How Qualsody works to combat ALS
Qalsody is an antisense oligonucleotide that attaches to the mRNA of the SOD1 gene, with the aim of reducing the production of the SOD1 protein. By reducing the amount of the defective SOD1 protein, this treatment is expected to alleviate the symptoms associated with ALS. Currently, there is only one treatment for ALS (riluzole) authorized in the EU.
“It is true that the therapeutic effects are limited, since intervention on this mechanism, although evident at the molecular level, has fewer effects from a clinical point of view. These moderate effects translate into a slowdown in motor degeneration and respiratory function, with a consequent improvement in the quality of life of patients,” explained David Pozo Pérez, principal investigator of the Cellular and Molecular Neuroimmunology laboratory of the Andalusian Center of Biology. Molecular and Regenerative Medicine (CABIMER) in statements to SMC Spain.
The recommendation of the EMA Committee for Medicinal Products for Human Use (CHMP) is based on a comprehensive analysis of the evidence, including the mechanism of action of the medicine, the effects observed in animal models with SOD1, biomarkers and clinical data, which are collected from a 28-week randomized, double-blind, placebo-controlled clinical study that included 108 patients aged 23 to 78 years with weakness due to ALS and a mutation in the SOD-1 gene confirmed by a central laboratory. .

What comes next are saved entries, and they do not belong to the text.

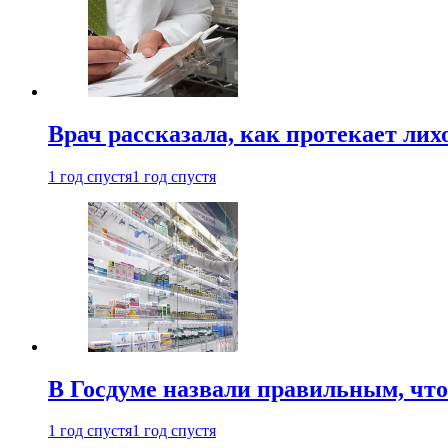
Врач рассказала, как протекает ли
1 год спустя
1 год спустя
В Госдуме назвали правильным, что
1 год спустя
1 год спустя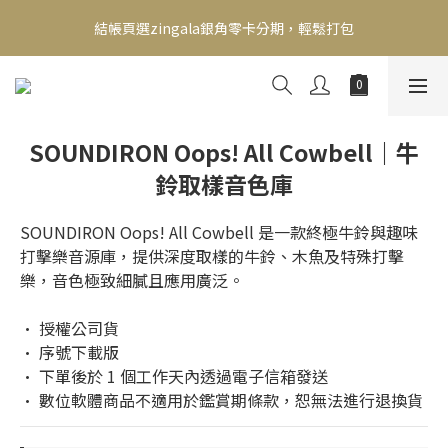
新會員送500！滿額最高回饋2000，刷卡最高12期零利率，馬上了
結帳頁選zingala銀角零卡分期，輕鬆打包
解👉
新會員送500！滿額最高回饋2000，刷卡最高12期零利率，馬上了
解👉
SOUNDIRON Oops! All Cowbell｜牛
鈴取樣音色庫
SOUNDIRON Oops! All Cowbell 是一款終極牛鈴與趣味
打擊樂音源庫，提供深度取樣的牛鈴、木魚及特殊打擊
樂，音色極致細膩且應用廣泛。
• 授權公司貨
• 序號下載版
• 下單後於 1 個工作天內透過電子信箱發送
• 數位軟體商品不適用於鑑賞期條款，恕無法進行退換貨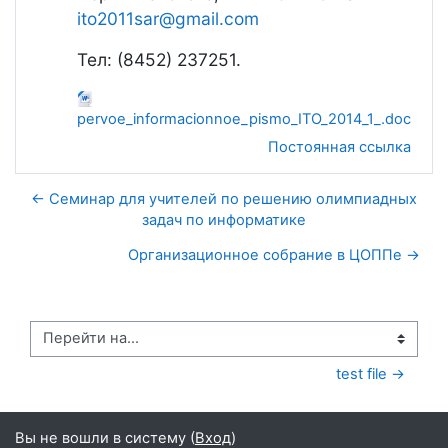
ito2011sar@gmail.com
Тел: (8452) 237251.
pervoe_informacionnoe_pismo_ITO_2014_1_.doc
Постоянная ссылка
← Семинар для учителей по решению олимпиадных
задач по информатике
Организационное собрание в ЦОППе →
Перейти на...
test file →
Вы не вошли в систему (
Вход
)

The study randomized the 108 patients in a 2:1 ratio to receive intrathecal treatment (via spinal injection) with Qalsody or a placebo for 24 weeks. Plasma neurofilament light chain (NfL) was measured during the study as an indicator of damage and deterioration of axons (thread-like structures attached to nerve cells that transmit signals away from the cell). Reductions of approximately 60% in plasma NfL concentrations were observed in patients treated with Qalsody compared to the placebo group, suggesting less neuronal injury.
“The therapeutic effects are moderate and translate into a slowing of motor degeneration and respiratory function, with a consequent improvement in the quality of life of patients”

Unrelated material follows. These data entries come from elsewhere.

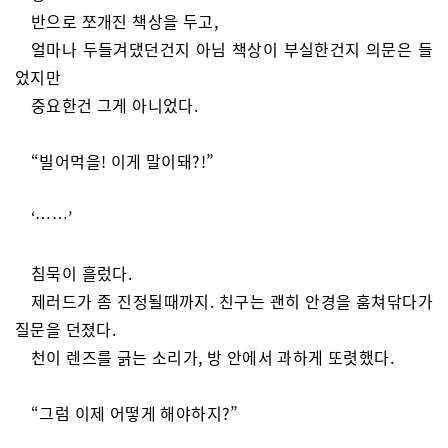
반으로 쪼개진 책상을 두고,
얼마나 두들겨댔던건지 아님 책상이 부실한건지 의문은 들
었지만
중요한건 그게 아니었다.
“빌어먹을! 이게 말이돼?!”
‘……’
침묵이 흘렀다.
제러드가 좀 진정될때까지. 친구는 괜히 안경을 훔쳐닦다가
질문을 던졌다.
천이 렌즈를 긁는 소리가, 방 안에서 과하게 또렷했다.
“그럼 이제 어떻게 해야하지?”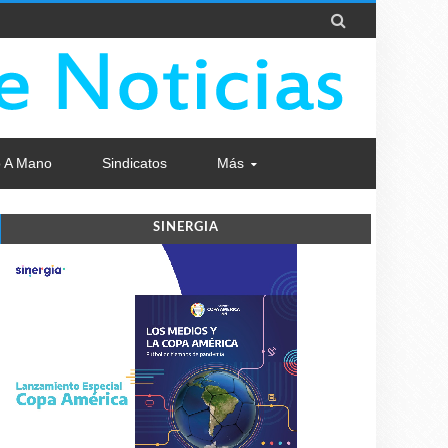

 A Mano
Sindicatos
Más
SINERGIA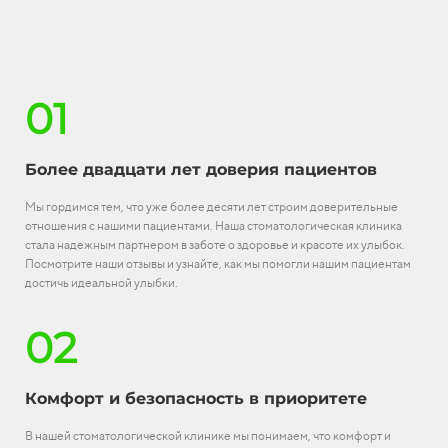
01
Более двадцати лет доверия пациентов
Мы гордимся тем, что уже более десяти лет строим доверительные
отношения с нашими пациентами. Наша стоматологическая клиника
стала надежным партнером в заботе о здоровье и красоте их улыбок.
Посмотрите наши отзывы и узнайте, как мы помогли нашим пациентам
достичь идеальной улыбки.
02
Комфорт и безопасность в приоритете
В нашей стоматологической клинике мы понимаем, что комфорт и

There was also a numerical improvement in the physical abilities of patients treated with Qalsody compared to study participants receiving placebo, as measured by the standard rating scale known as the ‘ALS Functional Rating Scale–Revised’ (ALSFRS). -R).
The CHMP has requested the manufacturer to provide post-authorisation data to more precisely characterize the long-term efficacy and safety of Qalsody, through a long-term open-label extension study, collaboration with disease registries and an observational study. based on records.

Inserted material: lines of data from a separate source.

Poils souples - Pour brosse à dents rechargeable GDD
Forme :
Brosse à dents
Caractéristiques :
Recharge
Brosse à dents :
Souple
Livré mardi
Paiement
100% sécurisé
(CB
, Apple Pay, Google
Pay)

Additionally, it will be explored whether the use of tofersen can delay or prevent the clinical manifestation of ALS in patients with asymptomatic SOD1 ALS. The most frequently reported side effects include pain, fatigue, fever, joint pain (arthralgia), muscle pain (myalgia), and an increase in the levels of white blood cells and proteins in the cerebrospinal fluid (brain and spinal cord). spinal).
“The approval by the EMA (approximately a year after the FDA) of a drug based on ASO technologies (Antisense Oligonucleotide Therapy) against a largely genetic form of ALS, in those patients who present mutations in the SOD1 (superoxide dismutase 1) and that they represent a very limited number of them, is positive news. Among other things, it shows that the set of knowledge that we are acquiring at a molecular level is beginning to be transferred to patients,” said David Pozo.
“It is not a cure for ALS, but it is certainly an important milestone; The disease has been described in medical literature for just over 150 years. And, above all, it may represent one more tool to, in the near future, have combined strategies with different pharmacological approaches for adequate clinical management of ALS,” concludes the expert.